Legislature Vs Judiciary- in the 9th Schedule Perspective
A talk at IIPA meeting on March 27 Tuesday, 2007; by
Prof. Joseph K. Alexander
Chairman, Kerala IIPA Regional Branch.
Supremacy of Legislature.
What is the 9th Schedule? How it came into being? The Parliament passed the first amendment to the Indian Written Constitution in 1951 as Article 31B. Those were the days of land Reforms Acts. It was feared that some judges might pass an order that taking over of surplus lands or other parts of such legislations as violative of the fundamental Rights to property provided in Article 31.To prevent such eventualities, legislatures can request such of their acts that want protection to be included in the 9th schedule. The Legislatures by creating the 9th schedule were thus declaring their supreme power to pass laws. It was a warning to the Judiciary that they shall not overstep their limits and declare such laws in the 9th schedule as ultra vires because legislature represents the people and their will
Judiciary’s warning.
Judiciary swings the seesaw in their favour.

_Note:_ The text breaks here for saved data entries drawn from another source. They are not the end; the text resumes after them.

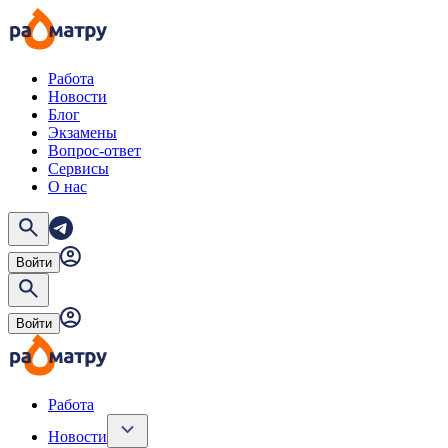
Работа
Новости
Блог
Экзамены
Вопрос-ответ
Сервисы
О нас
Войти
Войти
Работа
Новости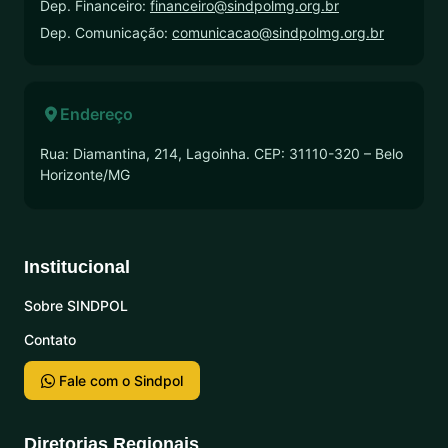
Dep. Financeiro:
financeiro@sindpolmg.org.br
Dep. Comunicação:
comunicacao@sindpolmg.org.br
Endereço
Rua: Diamantina, 214, Lagoinha. CEP: 31110-320 – Belo
Horizonte/MG
Institucional
Sobre SINDPOL
Contato
Fale com o Sindpol
Diretorias Regionais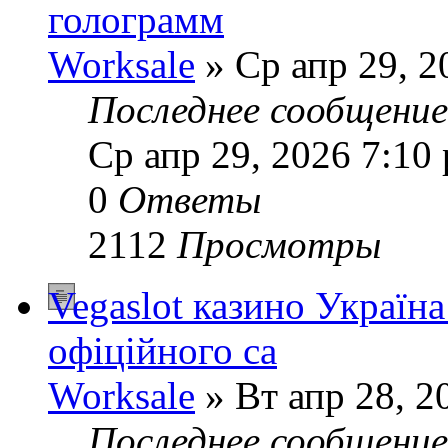
голограмм
Worksale
» Ср апр 29, 2
Последнее сообщени
Ср апр 29, 2026 7:10
0
Ответы
2112
Просмотры
Vegaslot казино Україна
офіційного са
Worksale
» Вт апр 28, 2
Последнее сообщени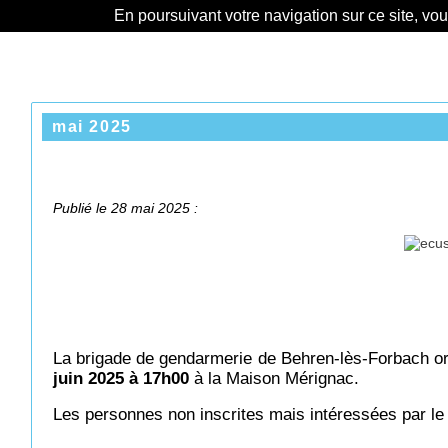
En poursuivant votre navigation sur ce site, vo
mai 2025
Publié le 28 mai 2025 :
La brigade de gendarmerie de Behren-lès-Forbach or
juin 2025 à 17h00
à la Maison Mérignac.
Les personnes non inscrites mais intéressées par le 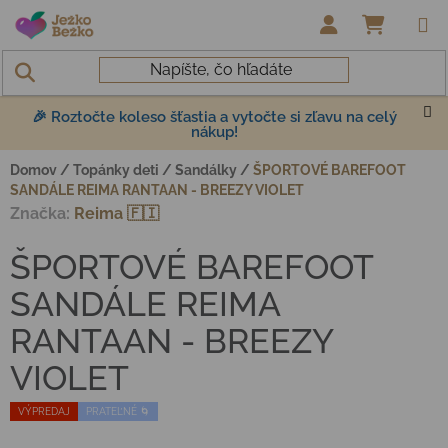
Prejsť na obsah
NÁKUP
🎉 Roztočte koleso šťastia a vytočte si zľavu na celý
nákup!
Domov
/
Topánky deti
/
Sandálky
/
ŠPORTOVÉ BAREFOOT
SANDÁLE REIMA RANTAAN - BREEZY VIOLET
Značka:
Reima 🇫🇮
ŠPORTOVÉ BAREFOOT
SANDÁLE REIMA
RANTAAN - BREEZY
VIOLET
VÝPREDAJ
PRATEĽNÉ 🌀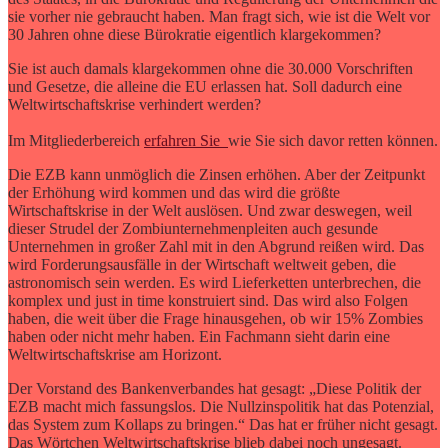
sie vorher nie gebraucht haben. Man fragt sich, wie ist die Welt vor
30 Jahren ohne diese Bürokratie eigentlich klargekommen?
Sie ist auch damals klargekommen ohne die 30.000 Vorschriften
und Gesetze, die alleine die EU erlassen hat. Soll dadurch eine
Weltwirtschaftskrise verhindert werden?
Im Mitgliederbereich
erfahren Sie
wie Sie sich davor retten können.
Die EZB kann unmöglich die Zinsen erhöhen. Aber der Zeitpunkt
der Erhöhung wird kommen und das wird die größte
Wirtschaftskrise in der Welt auslösen. Und zwar deswegen, weil
dieser Strudel der Zombiunternehmenpleiten auch gesunde
Unternehmen in großer Zahl mit in den Abgrund reißen wird. Das
wird Forderungsausfälle in der Wirtschaft weltweit geben, die
astronomisch sein werden. Es wird Lieferketten unterbrechen, die
komplex und just in time konstruiert sind. Das wird also Folgen
haben, die weit über die Frage hinausgehen, ob wir 15% Zombies
haben oder nicht mehr haben. Ein Fachmann sieht darin eine
Weltwirtschaftskrise am Horizont.
Der Vorstand des Bankenverbandes hat gesagt: „Diese Politik der
EZB macht mich fassungslos. Die Nullzinspolitik hat das Potenzial,
das System zum Kollaps zu bringen.“ Das hat er früher nicht gesagt.
Das Wörtchen Weltwirtschaftskrise blieb dabei noch ungesagt.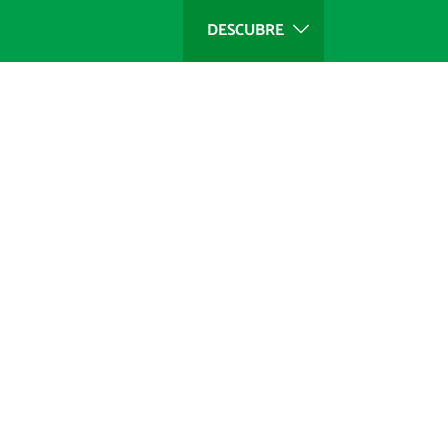
DESCUBRE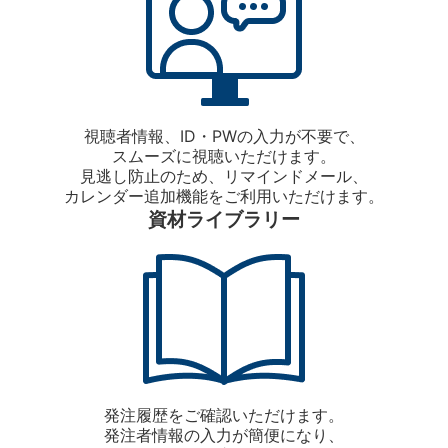
視聴者情報、ID・PWの入力が不要で、
スムーズに視聴いただけます。
見逃し防止のため、リマインドメール、
カレンダー追加機能をご利用いただけます。
資材ライブラリー
発注履歴をご確認いただけます。
発注者情報の入力が簡便になり、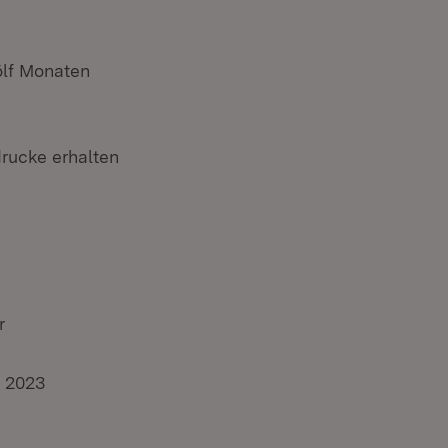
ölf Monaten
rucke erhalten
r
e 2023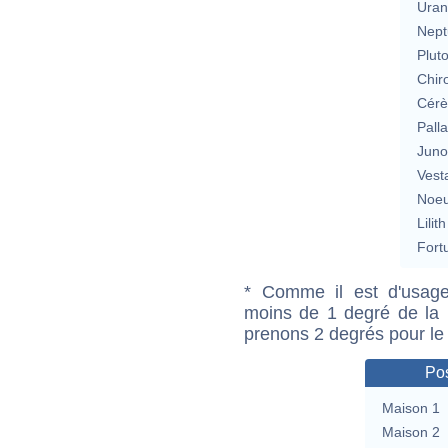
Uran
Nept
Plut
Chir
Cérè
Pall
Jun
Vest
Noeu
Lilith
Fort
* Comme il est d'usage
moins de 1 degré de la m
prenons 2 degrés pour le
Pos
Maison 1
Maison 2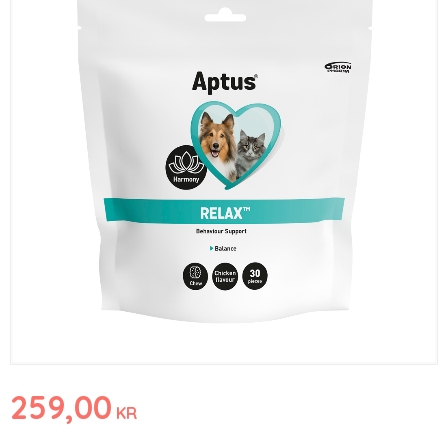
259,00
KR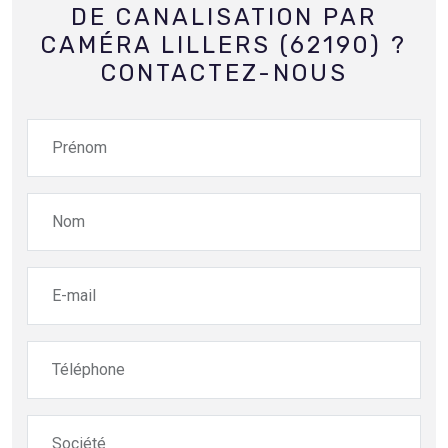
DE CANALISATION PAR
CAMÉRA LILLERS (62190) ?
CONTACTEZ-NOUS
Prénom
Nom
E-mail
Téléphone
Société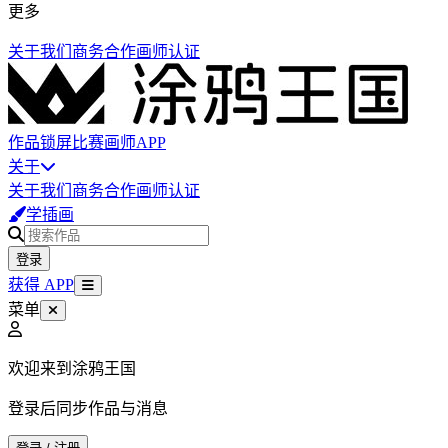
更多
关于我们
商务合作
画师认证
作品
锁屏
比赛
画师
APP
关于
关于我们
商务合作
画师认证
学插画
登录
获得 APP
菜单
欢迎来到涂鸦王国
登录后同步作品与消息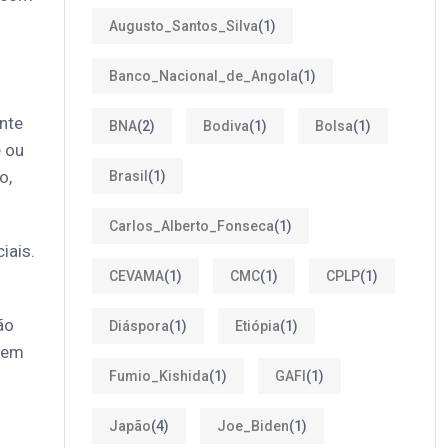
Augusto_Santos_Silva
(1)
Banco_Nacional_de_Angola
(1)
nte
BNA
(2)
Bodiva
(1)
Bolsa
(1)
e ou
o,
Brasil
(1)
Carlos_Alberto_Fonseca
(1)
iais.
CEVAMA
(1)
CMC
(1)
CPLP
(1)
ão
Diáspora
(1)
Etiópia
(1)
a em
Fumio_Kishida
(1)
GAFI
(1)
Japão
(4)
Joe_Biden
(1)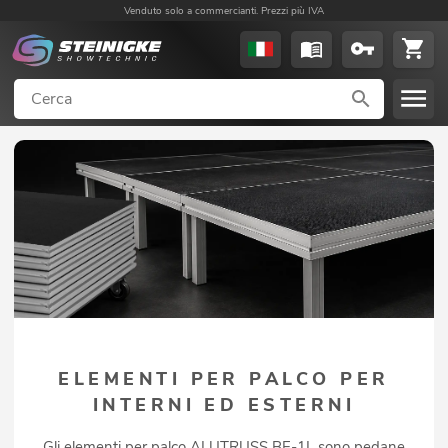
Venduto solo a commercianti. Prezzi più IVA
ELEMENTI PER PALCO PER
INTERNI ED ESTERNI
Gli elementi per palco ALUTRUSS BE-1L sono pedane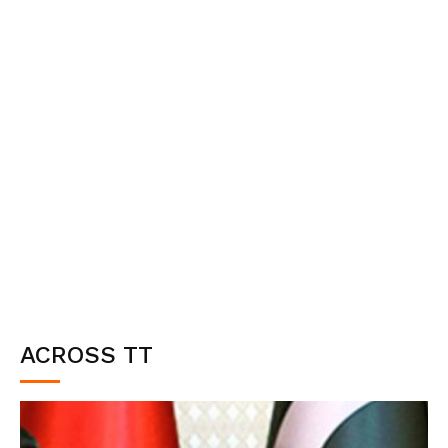
ACROSS TT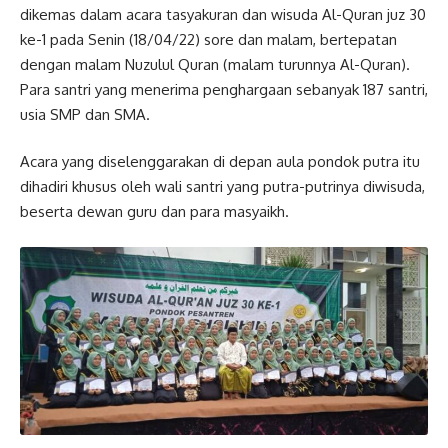
dikemas dalam acara tasyakuran dan wisuda Al-Quran juz 30
ke-1 pada Senin (18/04/22) sore dan malam, bertepatan
dengan malam Nuzulul Quran (malam turunnya Al-Quran).
Para santri yang menerima penghargaan sebanyak 187 santri,
usia SMP dan SMA.
Acara yang diselenggarakan di depan aula pondok putra itu
dihadiri khusus oleh wali santri yang putra-putrinya diwisuda,
beserta dewan guru dan para masyaikh.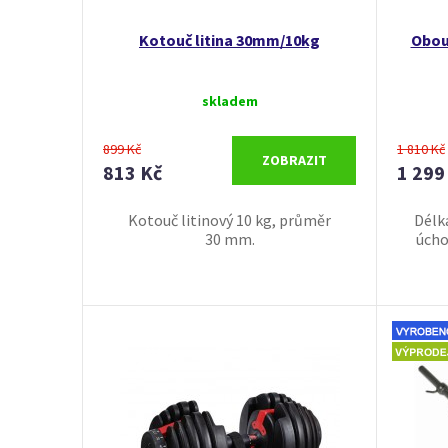
Kotouč litina 30mm/10kg
Obou
skladem
899 Kč
1 810 Kč
ZOBRAZIT
813 Kč
1 299
Kotouč litinový 10 kg, průměr
Délk
30 mm.
úcho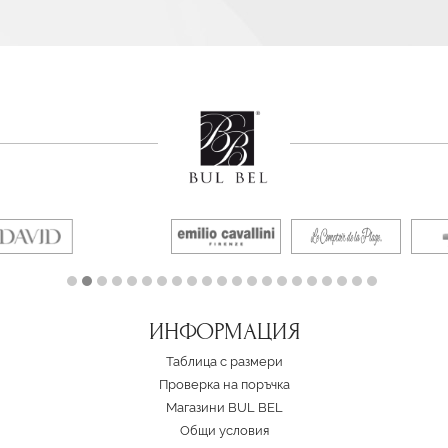
ИНФОРМАЦИЯ
Таблица с размери
Проверка на поръчка
Магазини BUL BEL
Oбщи условия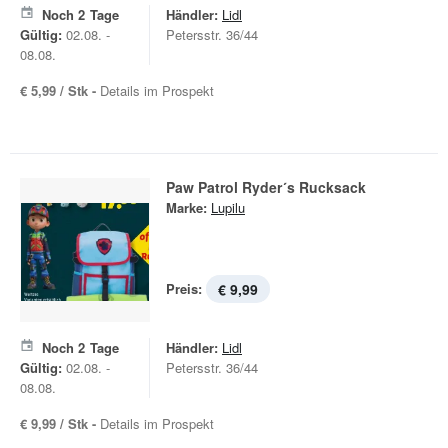
Noch
2
Tage
Händler:
Lidl
Gültig:
02.08. -
Petersstr. 36/44
08.08.
€ 5,99 / Stk -
Details im Prospekt
Paw Patrol Ryder´s Rucksack
Marke:
Lupilu
Preis:
€ 9,99
Noch
2
Tage
Händler:
Lidl
Gültig:
02.08. -
Petersstr. 36/44
08.08.
€ 9,99 / Stk -
Details im Prospekt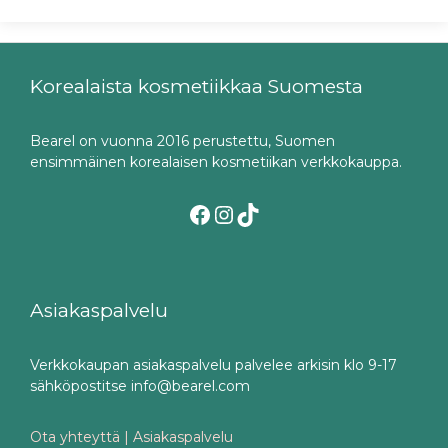
Korealaista kosmetiikkaa Suomesta
Bearel on vuonna 2016 perustettu, Suomen
ensimmäinen korealaisen kosmetiikan verkkokauppa.
Facebook
Instagram
TikTok
Asiakaspalvelu
Verkkokaupan asiakaspalvelu palvelee arkisin klo 9-17
sähköpostitse info@bearel.com
Ota yhteyttä | Asiakaspalvelu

In 1967 in the Golaknath case, Supreme Court by a razor- thin majority of 6:5 in an 11 member Full Bench Court declared that Parliament cannot pass any law that violate Fundamental rights stipulated in the constitution. This was an attempt to cut a few feathers of the Legislature to prevent super flights into absolute sovereignty in legislations.
Judiciary bends.
In 1973 in the Kesavanda Bharathy case Supreme Court by another razor-thin majority 7:6 in a 13 strong Full bench ruling said that Legislature could pass Laws that even amend Fundamental Rights, provided that such laws do not damage the basic Structure of the Constitution.
3 Issues arise.
1. What are Fundamental Rights?
2. What amounts to Violation of Fundamental rights?
3. What are the Basic features of the constitution that may get damaged?
The Fundamental Rights are stipulated in the Articles 14 to 35 of the Constitution. Article 14 to 18 prescribes the right to equality, 19 to 30 about secularism and freedom, 31 right o property and 32 to 35 about the right to constitutional remedies.
The separation of powers between Legislature, Judiciary and Executive; the clear-cut stipulation of subjects of Union, State and Concurrent list on which Union and States may pass laws; and the checks and balances that are provided in the constitution, compel all the participants of the Union to do a lot of tight-rope walking and balancing to remain within their realm and without over-stepping into the areas of others. Any act that violates any of these will be violating the Fundamental Rights.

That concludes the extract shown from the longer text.